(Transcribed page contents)
Content starts

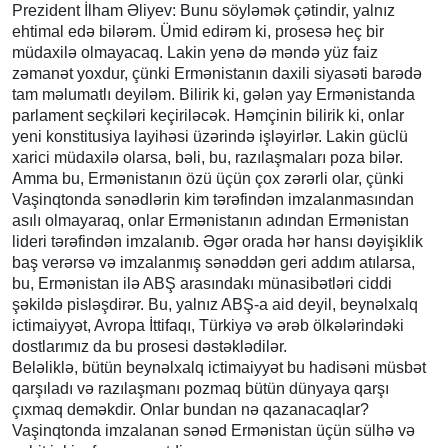
Prezident İlham Əliyev: Bunu söyləmək çətindir, yalnız
ehtimal edə bilərəm. Ümid edirəm ki, prosesə heç bir
müdaxilə olmayacaq. Lakin yenə də məndə yüz faiz
zəmanət yoxdur, çünki Ermənistanın daxili siyasəti barədə
tam məlumatlı deyiləm. Bilirik ki, gələn yay Ermənistanda
parlament seçkiləri keçiriləcək. Həmçinin bilirik ki, onlar
yeni konstitusiya layihəsi üzərində işləyirlər. Lakin güclü
xarici müdaxilə olarsa, bəli, bu, razılaşmaları poza bilər.
Amma bu, Ermənistanın özü üçün çox zərərli olar, çünki
Vaşinqtonda sənədlərin kim tərəfindən imzalanmasından
asılı olmayaraq, onlar Ermənistanın adından Ermənistan
lideri tərəfindən imzalanıb. Əgər orada hər hansı dəyişiklik
baş verərsə və imzalanmış sənəddən geri addım atılarsa,
bu, Ermənistan ilə ABŞ arasındakı münasibətləri ciddi
şəkildə pisləşdirər. Bu, yalnız ABŞ-a aid deyil, beynəlxalq
ictimaiyyət, Avropa İttifaqı, Türkiyə və ərəb ölkələrindəki
dostlarımız da bu prosesi dəstəklədilər.
Beləliklə, bütün beynəlxalq ictimaiyyət bu hadisəni müsbət
qarşıladı və razılaşmanı pozmaq bütün dünyaya qarşı
çıxmaq deməkdir. Onlar bundan nə qazanacaqlar?
Vaşinqtonda imzalanan sənəd Ermənistan üçün sülhə və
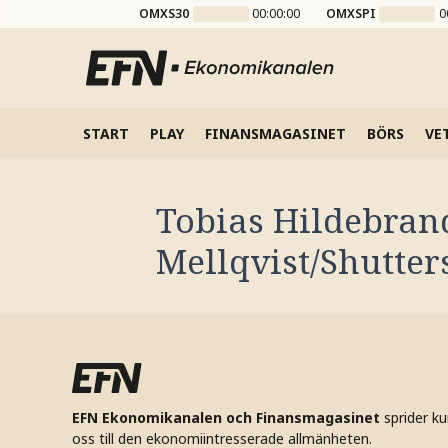
OMXS30
00:00:00
OMXSPI
0
START
PLAY
FINANSMAGASINET
BÖRS
VE
Tobias Hildebran
Mellqvist/Shutter
EFN Ekonomikanalen och Finansmagasinet
sprider k
oss till den ekonomiintresserade allmänheten.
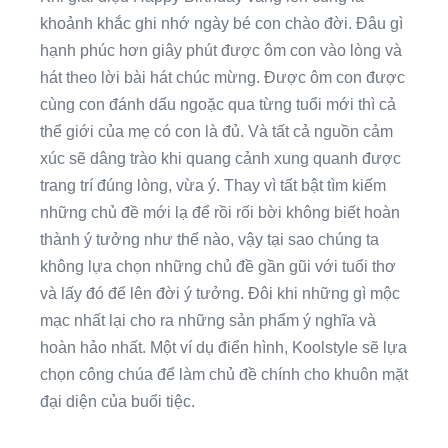
khoảnh khắc ghi nhớ ngày bé con chào đời. Đâu gì
hạnh phúc hơn giây phút được ôm con vào lòng và
hát theo lời bài hát chúc mừng. Được ôm con được
cùng con đánh dấu ngoặc qua từng tuổi mới thì cả
thể giới của mẹ có con là đủ. Và tất cả nguồn cảm
xúc sẽ dâng trào khi quang cảnh xung quanh được
trang trí đúng lòng, vừa ý. Thay vì tất bật tìm kiếm
những chủ đề mới lạ để rồi rối bời không biết hoàn
thành ý tưởng như thế nào, vậy tại sao chúng ta
không lựa chọn những chủ đề gần gũi với tuổi thơ
và lấy đó để lên đời ý tưởng. Đôi khi những gì mộc
mạc nhất lại cho ra những sản phẩm ý nghĩa và
hoàn hảo nhất. Một ví dụ điển hình, Koolstyle sẽ lựa
chọn công chúa để làm chủ đề chính cho khuôn mặt
đại diện của buổi tiệc.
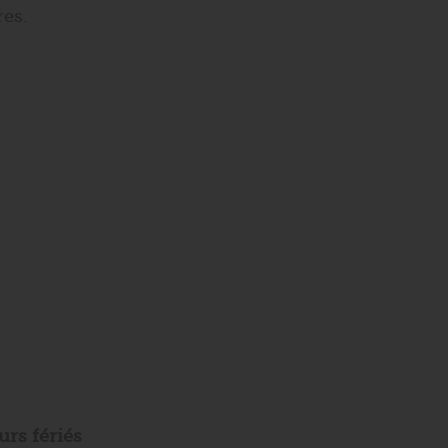
es.
urs fériés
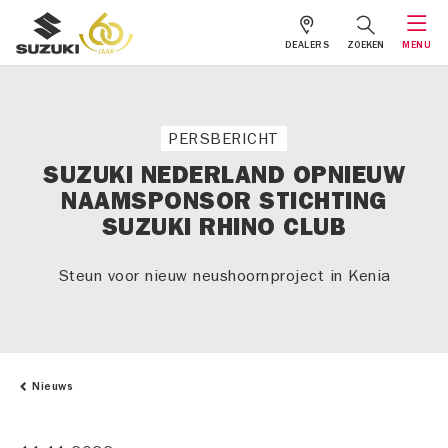
DEALERS
ZOEKEN
MENU
PERSBERICHT
SUZUKI NEDERLAND OPNIEUW
NAAMSPONSOR STICHTING
SUZUKI RHINO CLUB
Steun voor nieuw neushoornproject in Kenia
Nieuws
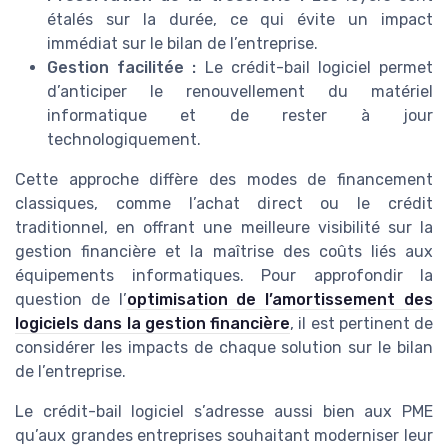
étalés sur la durée, ce qui évite un impact
immédiat sur le bilan de l’entreprise.
Gestion facilitée :
Le crédit-bail logiciel permet
d’anticiper le renouvellement du matériel
informatique et de rester à jour
technologiquement.
Cette approche diffère des modes de financement
classiques, comme l’achat direct ou le crédit
traditionnel, en offrant une meilleure visibilité sur la
gestion financière et la maîtrise des coûts liés aux
équipements informatiques. Pour approfondir la
question de l’
optimisation de l’amortissement des
logiciels dans la gestion financière
, il est pertinent de
considérer les impacts de chaque solution sur le bilan
de l’entreprise.
Le crédit-bail logiciel s’adresse aussi bien aux PME
qu’aux grandes entreprises souhaitant moderniser leur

Content ends

Work instruction>
Look through the entries above; copy every line holding the string "çünki".

Written reply>
zəmanət yoxdur, çünki Ermənistanın daxili siyasəti barədə
Amma bu, Ermənistanın özü üçün çox zərərli olar, çünki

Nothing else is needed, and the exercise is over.